From Mac to Linux: Web Development with Linux

From Mac to Linux: Web Development with Linux

As I promised to write more about my experience with Linux as my replacement for a Mac, here is my experience with developing web apps on Linux.

It’s almost ridiculous how easy web development on Linux is. All the tools are a simple “apt install” command away. If not, most vendors outline how to add their repository and then issue an “apt install” command.

Thus, installing MongoDB, Elasticsearch and MySQL takes you literally a few minutes. Same applies to nodejs (my weapon of choice for web apps). You either have the option to get node from nodejs.org or install nvm (node version manager) which allows you to run different versions of node, e.g. if your production environment runs on node 4.x but you want to get ready for node 6.x. With nvm installed you can painlessly switch between versions with a single command, i.e. “nvm use 6” or “nvm use 4”.

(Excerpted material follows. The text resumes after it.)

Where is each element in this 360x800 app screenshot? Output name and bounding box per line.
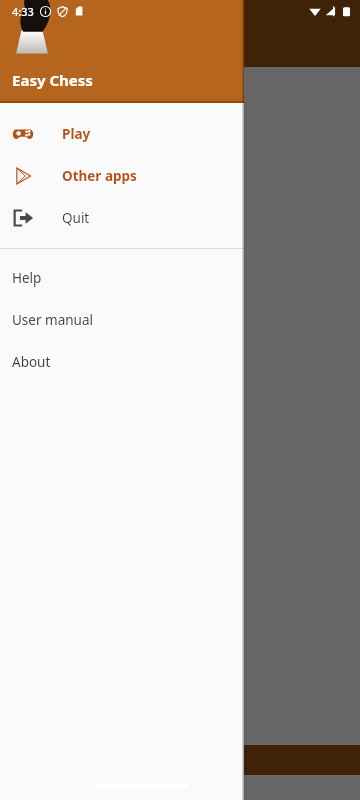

Also, for editing code you have a plethora of options. Some of those editors, are Linux only. Hence I’ll only list my experience with the ones that are available on macOS as well.

Vim
People either love or hate vim. Personally, I love the power of vim, and I tend to use vim and sublime text together (Honestly, I sometimes get confused with all the shortcuts). On Linux I use vim more as it just works better. On the mac, it’s sometimes a bit a sluggish experience. Obviously, though with some tweaks, vim runs perfectly on Linux.

Sublime Text 3
This is my go-to editor. It’s extremely fast, comes with a lot of options and the vast amount of packages lets you tailor the editor for your needs. If vim is not your thing (I don’t blame you) then give Sublime Text 3 a chance. It really is one of the best editors out there. As Sublime Text 3 is available on Linux, Windows and macOS it’s quite easy to have the same environment setup on all of them.

Atom
I don’t know what it is, but I never really got the hang of Atom. Yes, it’s open source and it looks nice, but it is just so slow. Even on Linux, Atom is the slowest compared to vim and Sublime Text 3. Options are endless and there is a vibrant community and you can find just about any package. I’ve configured Atom to work the same as vim and Sublime Text 3, but I still use Sublime Text 3 and vim more. It’s a nice editor, but as mentioned, there is something that doesn’t work for me.

So there you have it. Personally, I couldn’t be happier with using Linux for web development.